Which is what is wrong with the movie, more or less. It's built around a gimmick that not only isn't enough in its own right, but gets in the way of the movie working as more than an experiment. The actors are doing their best, but stuck with the trick of having to talk to the camera with the action behind them, there's not a hell of a lot they can do. Maybe the director's cut will have a mixed media version which opens the thing out a bit, but really shooting a whole movie with one camera (and then post fixing it to look like handycam footage) is a bit like staging a play on a bare stage with a slot for the audience to look in through. It's a nice trick for a few minutes, but after a while it's just getting in the way.

I find myself wondering if the original plan was to piece a bigger film together from a lot of "found cameras" and this got shot down by Abrams and his obsession with characters the viewer can identify with. This is usually a good idea, but it's not necessarily the right way to go here. Partly because the cast doesn't have the charisma to set the characters up quickly enough, partly because the point of view of a single camera isn't really enough to let us get a full picture of the chaos and confusion which is what the movie is all about.

Ultimately, Cloverfield is a clever exercise which doesn't really work as a film, because it doesn't really work as narrative. The characters never really figure out what's going on, and so neither can we, since all we see is what they see. It's clear that a monster is eating New York, but why, from whence it came, and what happens to it in the end are all left hanging.

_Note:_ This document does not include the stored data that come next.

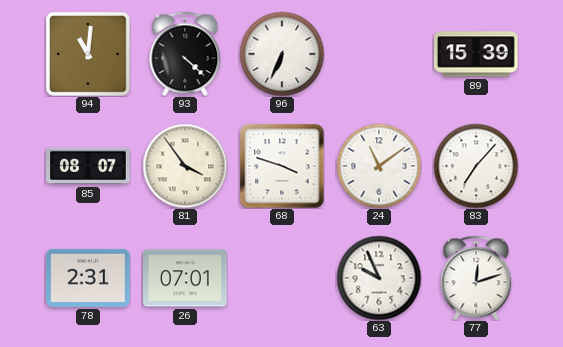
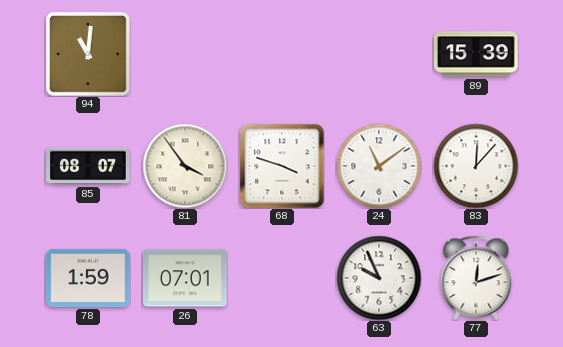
93: 4:22 -> none
96: 6:34 -> none
83: 7:07 -> 12:07
78: 2:31 -> 1:59
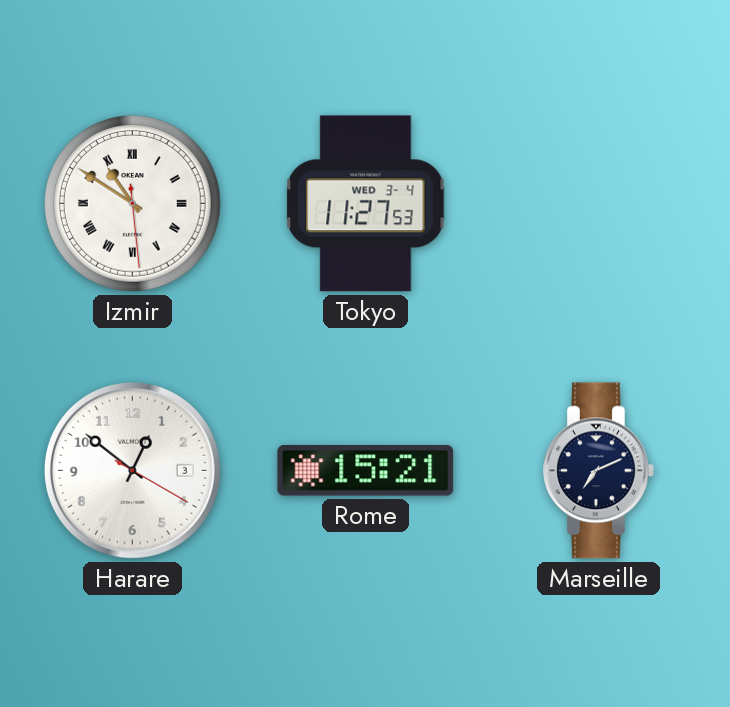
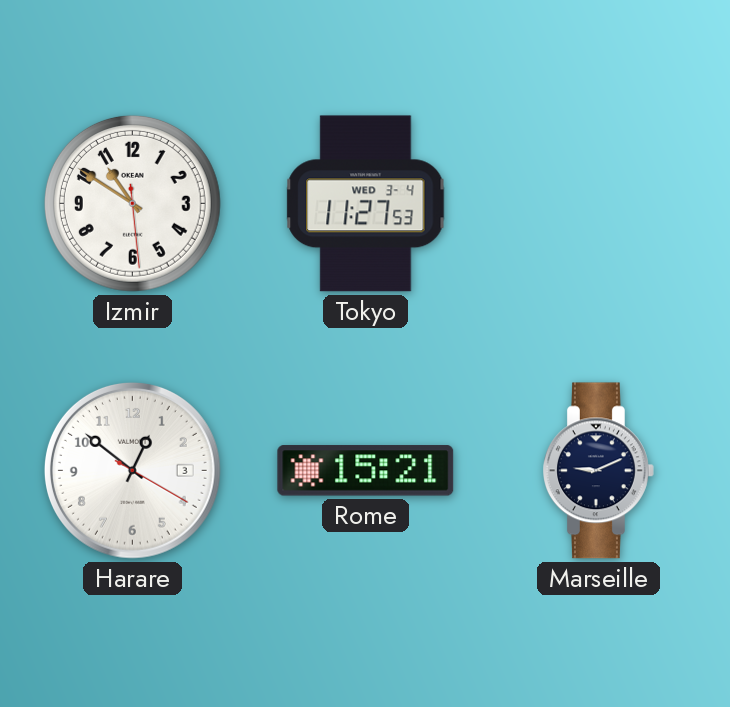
Izmir numerals: Roman -> Arabic
Marseille: 7:11 -> 9:11
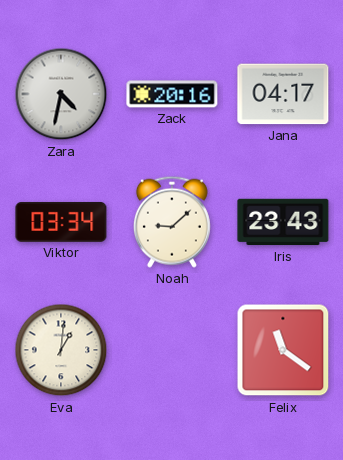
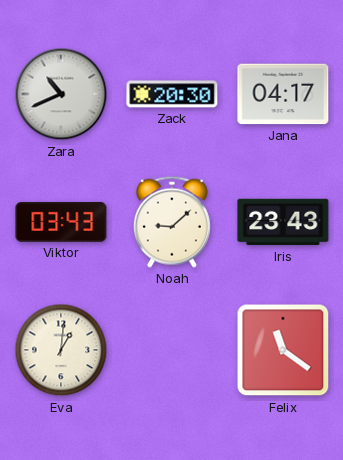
Zara: 4:32 -> 10:41
Zack: 20:16 -> 20:30
Viktor: 03:34 -> 03:43
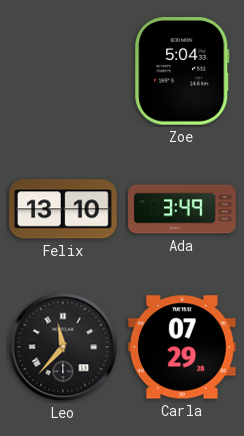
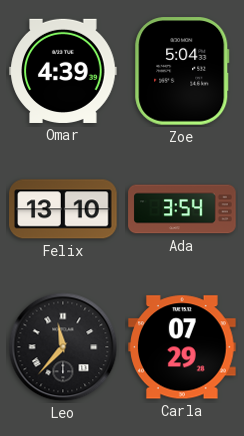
Omar: none -> 4:39
Ada: 3:49 -> 3:54
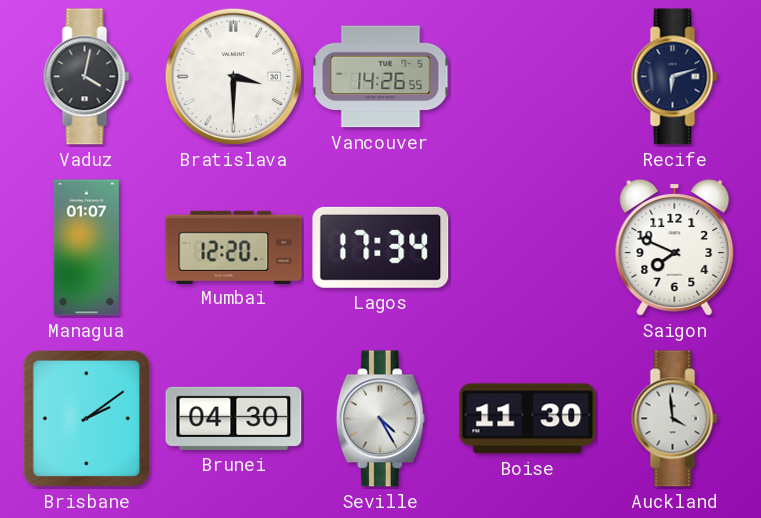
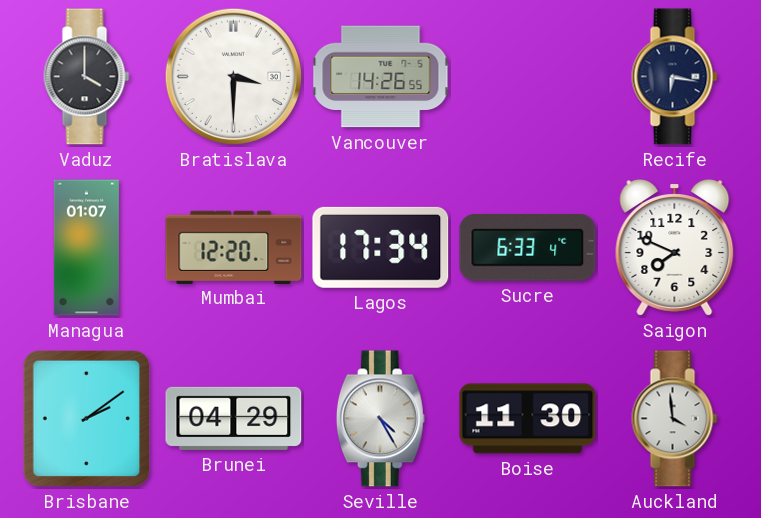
Vaduz: 4:02 -> 4:00
Recife: 6:12 -> 6:17
Sucre: none -> 6:33
Brunei: 04:30 -> 04:29
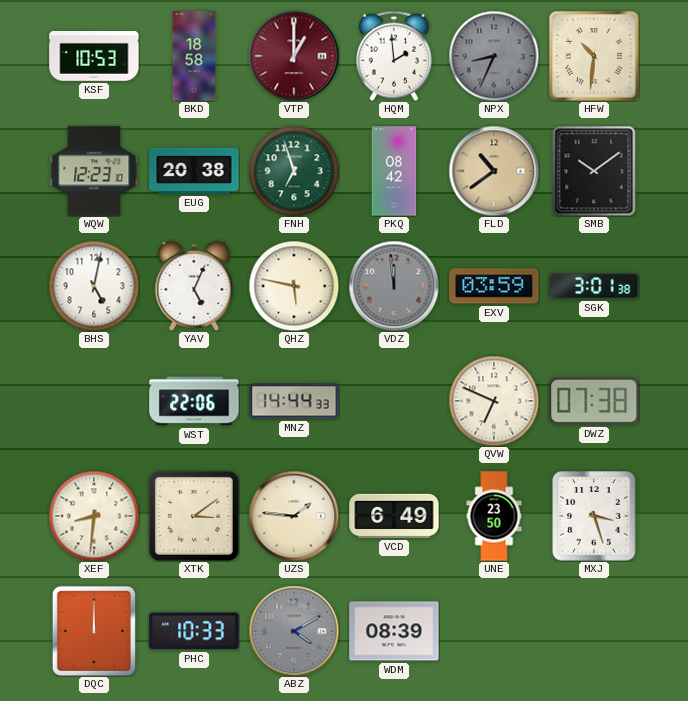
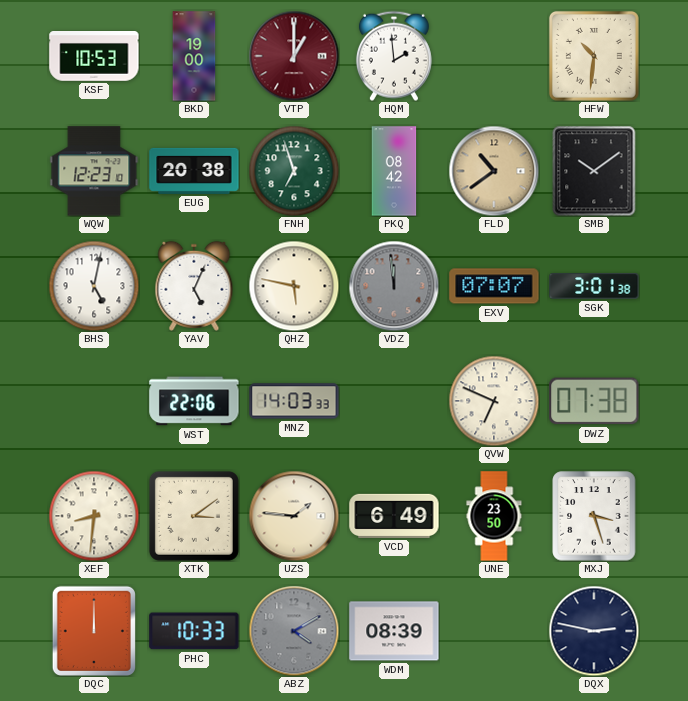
BKD: 18:58 -> 19:00
NPX: 8:34 -> none
EXV: 03:59 -> 07:07
MNZ: 14:44 -> 14:03
DQX: none -> 2:47
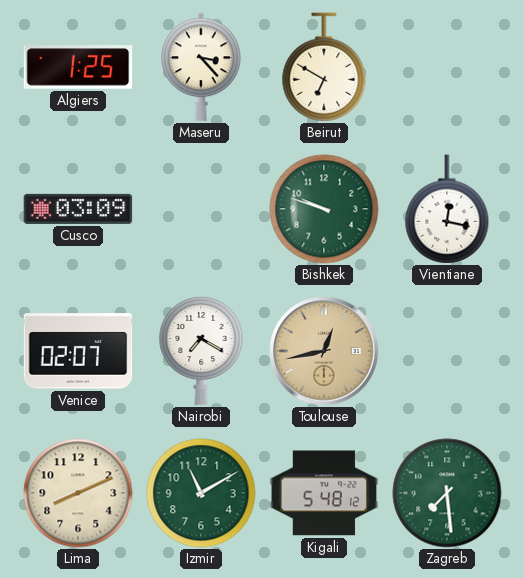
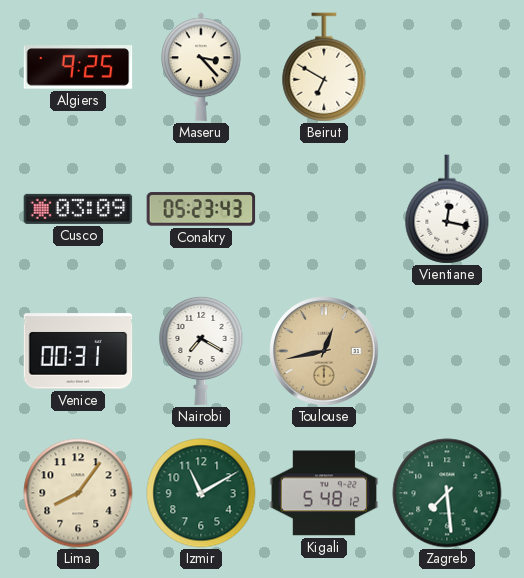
Algiers: 1:25 -> 9:25
Conakry: none -> 05:23
Bishkek: 9:48 -> none
Venice: 02:07 -> 00:31
Lima: 8:11 -> 8:06
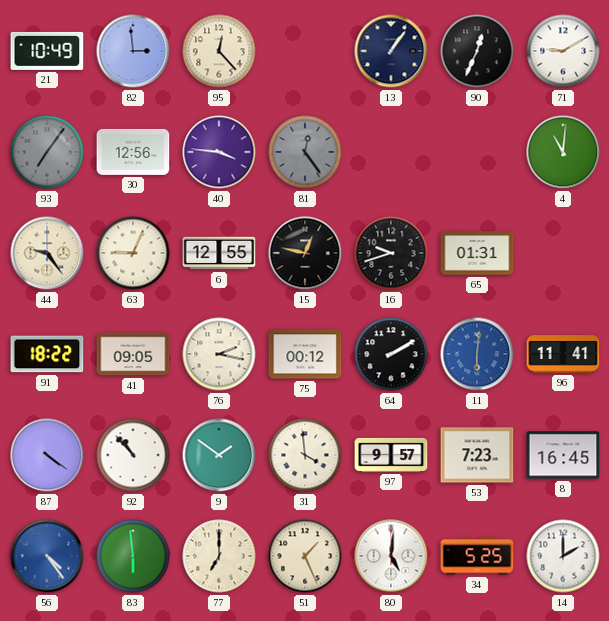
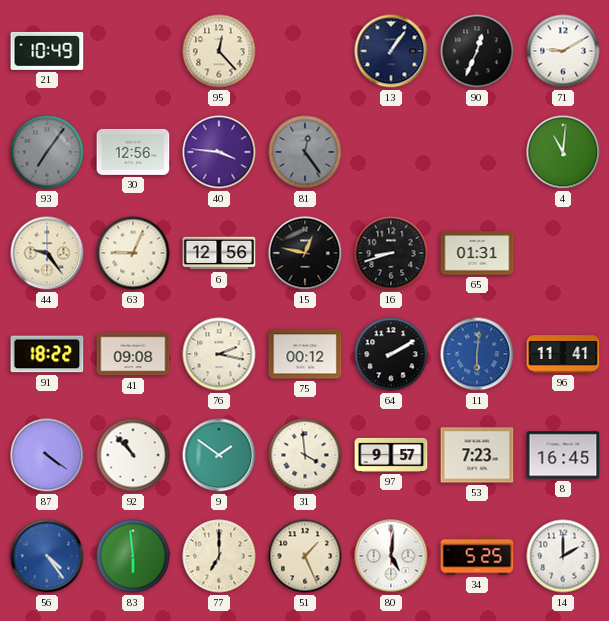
82: 2:59 -> none
6: 12:55 -> 12:56
16: 9:42 -> 8:42
41: 09:05 -> 09:08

This says something about the human condition, but it's a something which can only be said at the expense of conventional narrative and an engaging movie.

There are thrills along the way; the core cast go off to rescue one of the early characters in a wrecked skyscraper and the rescue is clever; one building has toppled into another and they have to go up the solid one until they get to a point where they can cross over into the tilted stack of the other. Nice idea, fairly well executed. But as I sit here thinking about it, it's like someone got hold of the ideas in The Host and in 28 Weeks Later, and then kept only the bits which would stop you from caring much about what happened next. Which makes for a disappointing movie overall.

But like I say, there are ALL KINDS of opportunities for the DVD to flesh out the experience. Going on the movie itself, I'd say they will leave all those opportunities right there on the floor. Next stop Cloverfield 2? Maybe this time they can find a way to product place the camera.